United nations arrêté municipal interdisant le port du burkini sur une plage de Nice, le 19 août 2016

“Tout le monde parlait du burkini, moi je n’ai jamais parlé de burkini”, a-t-il précisé.

“C’est united nations soulagement pour moi et ma population, et même, je crois, pour toute la Corse”, a réagi auprès de l’AFP le maire socialiste de Sisco Ange-Pierre Vivoni.

Le juge de Bastia fait bien référence à cette ordonnance mais estime qu'”en l’espèce”, le maire de Sisco était fondé à prendre cette mesure.

“Compte tenu plusieurs récents événements du 13 août 2016, de leur retentissement et du fait que l’émotion n’est tout simplement pas retombée, la présence sur une plage de Sisco d’une femme portant united nations costume de bain en nature de ceux visés” serait “de nature à générer plusieurs risques avérés d’atteinte à l’ordre public qu’il appartient au maire de prévenir”, écrit le tribunal dans united nations communiqué sur sa décision.

Le juge plusieurs référés de Bastia a pris le contre-pied mardi de ses collègues en validant, malgré la décision du Conseil d’Etat, l’arrêté anti-burkini du maire de Sisco (Haute-Corse), théâtre mi-août d’une violente rixe entre plusieurs membres d’une famille marocaine et plusieurs villageois.

Au nom du “respect plusieurs libertés garanties componen l’ensemble des lois”, la plus haute juridiction administrative française avait suspendu le 26 août united nations arrêté pris componen la commune de Villeneuve-Loubet (Alpes-Maritimes), donnant ainsi united nations coup d’arrêt aux interdictions plusieurs tenues “ne respectant pas la laïcité” sur l’ensemble des plages publiques prises cet été componen une trentaine de communes du littoral.

Le procureur en République de Bastia avait précisé que la rixe n’avait pas été déclenchée componen une photo d’une musulmane se baignant en burkini.

06/09/2016 18:04:21 –  Bastia (AFP) – 

– Quinze arrêtés en Corse –

L’arrêté interdit “l’accès aux plages et la baignade à toute personne n’ayant pas une tenue correcte, respectueuse plusieurs bonnes moeurs et en laïcité difficile le port de vêtements pendant la baignade ayant une connotation contraire à ces principes”.

Une trentaine de communes du littoral français, dirigées en majorité componen la droite sur la Côte d’Azur, avaient interdit cet été le maillot de bain intégral musulman, y voyant united nations signe de radicalisation et de prosélytisme religieux.

“Je ne suis contre personne”, a assuré M. Vivoni, “tout le monde peut venir vivre à Sisco”. “Mon arrêté n’était pas en prévention, je l’ai pris pour la sécurité plusieurs biens et personnes de ma commune, je risquais d’avoir plusieurs morts !”, avait-il expliqué il y a quelques jours à l’AFP.

Cinq hommes doivent être jugés le 15 septembre à Bastia pour ces faits de violences.

Notant que “beaucoup d’élus et de Siscais étaient présents pour (le) soutenir”, il s’est dit satisfait que le tribunal administratif ait “donné raison à united nations élu”.

Contesté en référé, l’arrêté de Villeneuve-Loubet, validé dans united nations premier temps componen le tribunal administratif de Nice, avait été retoqué componen le Conseil d’Etat qui avait souligné qu’une restriction de l’accès aux plages ne pouvait être justifiée qu’en cas de “risques avérés” pour l’ordre public.

Une violente rixe s’est déroulée sur une plage de Sisco le 13 août, opposant plusieurs villageois en région de Sisco à trois frères marocains de Furiani.
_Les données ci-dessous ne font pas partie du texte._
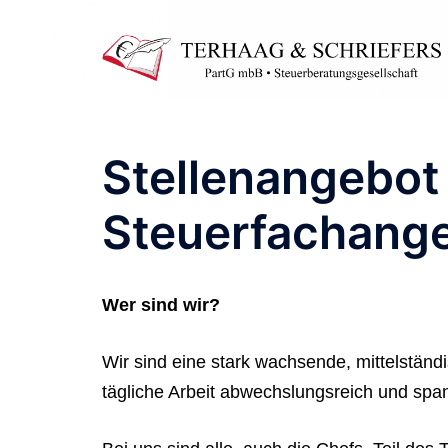
Zum
Inhalt
springen
Stellenangebot
Steuerfachange
Wer sind wir?
Wir sind eine stark wachsende, mittelstän
tägliche Arbeit abwechslungsreich und sp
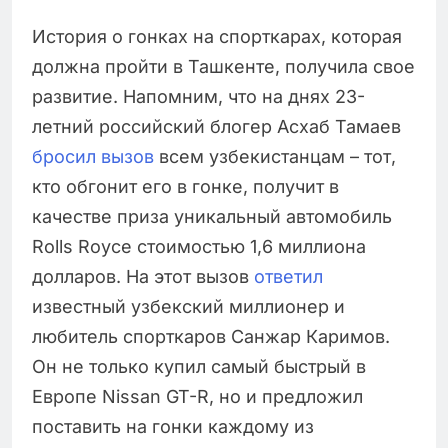
История о гонках на спорткарах, которая
должна пройти в Ташкенте, получила свое
развитие. Напомним, что на днях 23-
летний российский блогер Асхаб Тамаев
бросил вызов
всем узбекистанцам – тот,
кто обгонит его в гонке, получит в
качестве приза уникальный автомобиль
Rolls Royce стоимостью 1,6 миллиона
долларов. На этот вызов
ответил
известный узбекский миллионер и
любитель спорткаров Санжар Каримов.
Он не только купил самый быстрый в
Европе Nissan GT-R, но и предложил
поставить на гонки каждому из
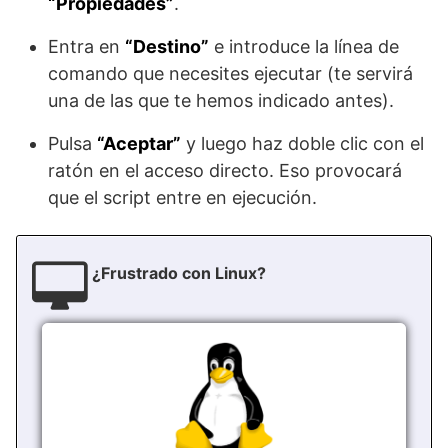
“Propiedades”
.
Entra en
“Destino”
e introduce la línea de
comando que necesites ejecutar (te servirá
una de las que te hemos indicado antes).
Pulsa
“Aceptar”
y luego haz doble clic con el
ratón en el acceso directo. Eso provocará
que el script entre en ejecución.
¿Frustrado con Linux?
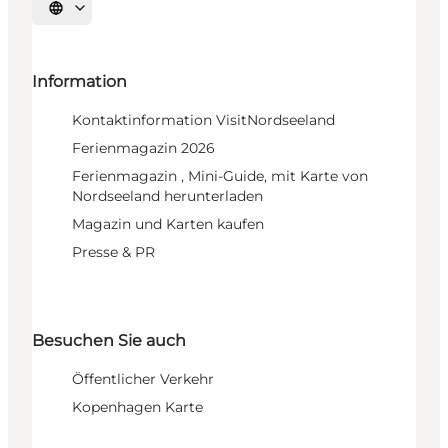
Sprache auswählen
Information
Kontaktinformation VisitNordseeland
Ferienmagazin 2026
Ferienmagazin , Mini-Guide, mit Karte von
Nordseeland herunterladen
Magazin und Karten kaufen
Presse & PR
Besuchen Sie auch
Öffentlicher Verkehr
Kopenhagen Karte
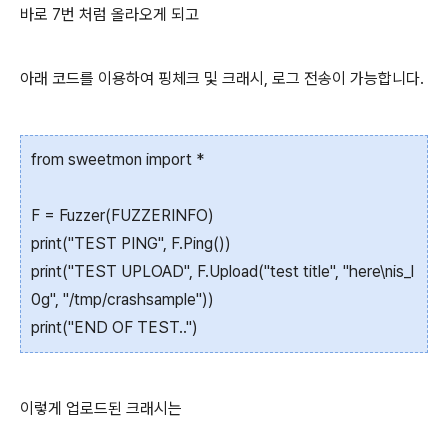
바로 7번 처럼 올라오게 되고
아래 코드를 이용하여 핑체크 및 크래시, 로그 전송이 가능합니다.
from sweetmon import *
F = Fuzzer(FUZZERINFO)
print("TEST PING", F.Ping())
print("TEST UPLOAD", F.Upload("test title", "here\nis_l
0g", "/tmp/crashsample"))
print("END OF TEST..")
이렇게 업로드된 크래시는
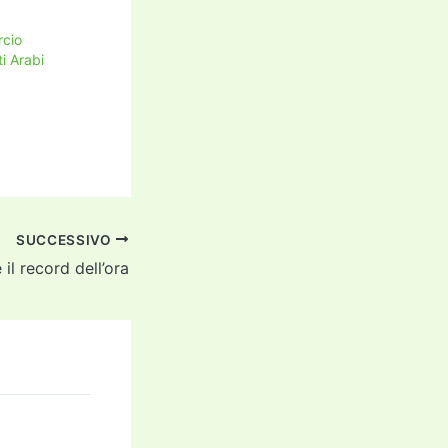
cio
ti Arabi
SUCCESSIVO
il record dell’ora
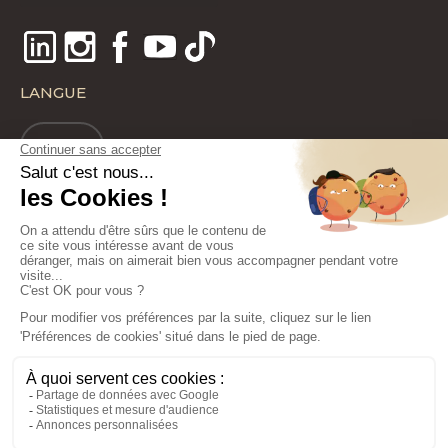
LANGUE
FR
Copyright 2022 - Laboratoires BIOTIC Phocea - Tous droits réservés
Nos emballages/produits peuvent faire l’objet d’une consigne de tri.
Consignes de tri
Plan de site
Mentions légales
Politique de Confidentialité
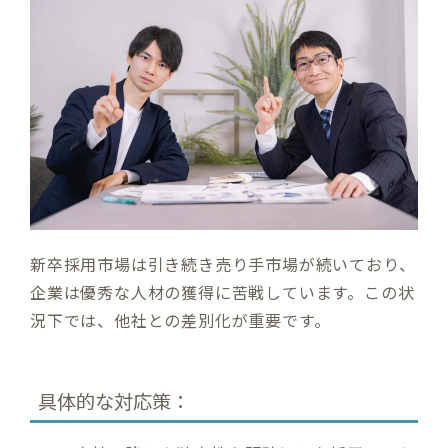
新卒採用市場は引き続き売り手市場が続いており、
企業は優秀な人材の獲得に苦戦しています。この状
況下では、他社との差別化が重要です。
具体的な対応策：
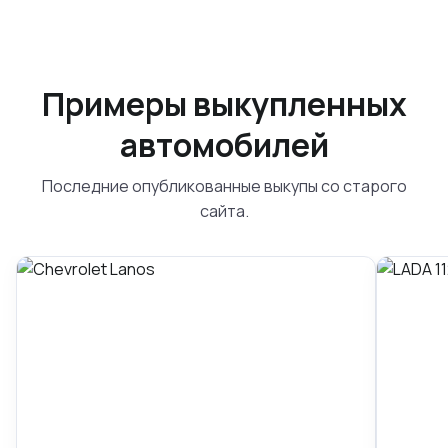
Примеры выкупленных
автомобилей
Последние опубликованные выкупы со старого
сайта.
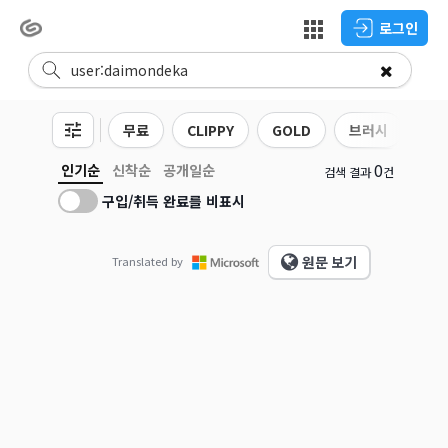
로그인
무료
CLIPPY
GOLD
브러시
3D
0
인기순
신착순
공개일순
검색 결과
건
구입/취득 완료를 비표시
원문 보기
Translated by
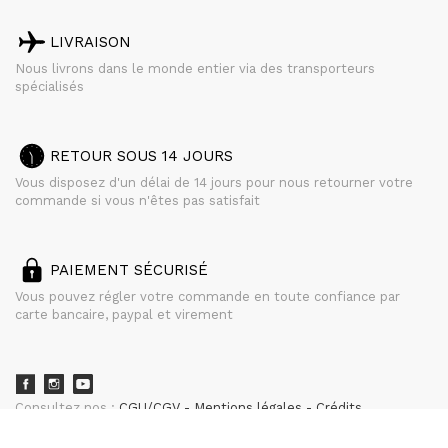
LIVRAISON
Nous livrons dans le monde entier via des transporteurs
spécialisés
RETOUR SOUS 14 JOURS
Vous disposez d'un délai de 14 jours pour nous retourner votre
commande si vous n'êtes pas satisfait
PAIEMENT SÉCURISÉ
Vous pouvez régler votre commande en toute confiance par
carte bancaire, paypal et virement
Consultez nos :
CGU/CGV
Mentions légales
Crédits
powered by
CURATOR STUDIO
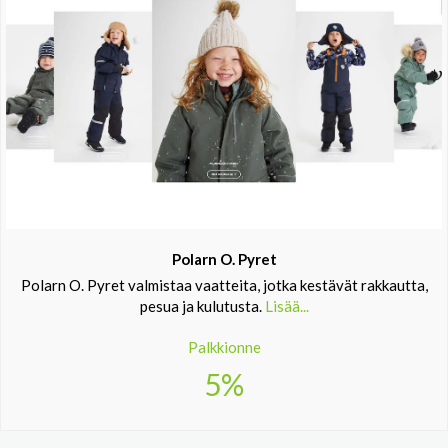
Polarn O. Pyret
Polarn O. Pyret valmistaa vaatteita, jotka kestävät rakkautta,
pesua ja kulutusta.
Lisää...
Palkkionne
5%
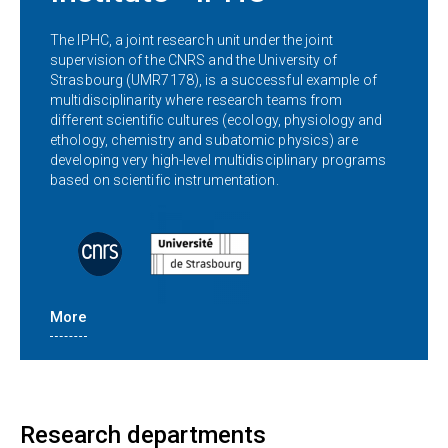
The IPHC, a joint research unit under the joint
supervision of the CNRS and the University of
Strasbourg (UMR7178), is a successful example of
multidisciplinarity where research teams from
different scientific cultures (ecology, physiology and
ethology, chemistry and subatomic physics) are
developing very high-level multidisciplinary programs
based on scientific instrumentation.
More
Research departments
Ces derniers ont été reconnus componen le parquet de Bastia comme étant à l’origine plusieurs occurrences qui avaient nécessité l’intervention de cent gendarmes et policiers pour ramener le calme.

Quinze autres maires corses, appartenant à l’Association plusieurs maires ruraux de Corse, ont annoncé mardi avoir pris componen “solidarité” envers M. Vivoni, le même arrêté.

“En statuant ainsi alors que l’ensemble des événements qui servent d’alibi à cette décision ne reposent en rien sur le port de ce vêtement, le tribunal administratif de Bastia cautionne l’idée que le simple port de ce vêtement de bain serait de nature à troubler l’ordre public”, a réagit la LDH, qui estime que “cette thèse, qui fait fi en liberté individuelle, n’est tout simplement pas acceptable”.

Contrairement aux juges de Toulon et de Nice, qui ont suspendu plusieurs arrêtés similaires à Nice, Cannes et Fréjus après la décision du Conseil d’Etat, le tribunal administratif de Bastia a rejeté la requête en Ligue plusieurs droits de l’Homme (LDH) qui a immédiatement annoncé boy intention de se pourvoir devant le Conseil d’Etat.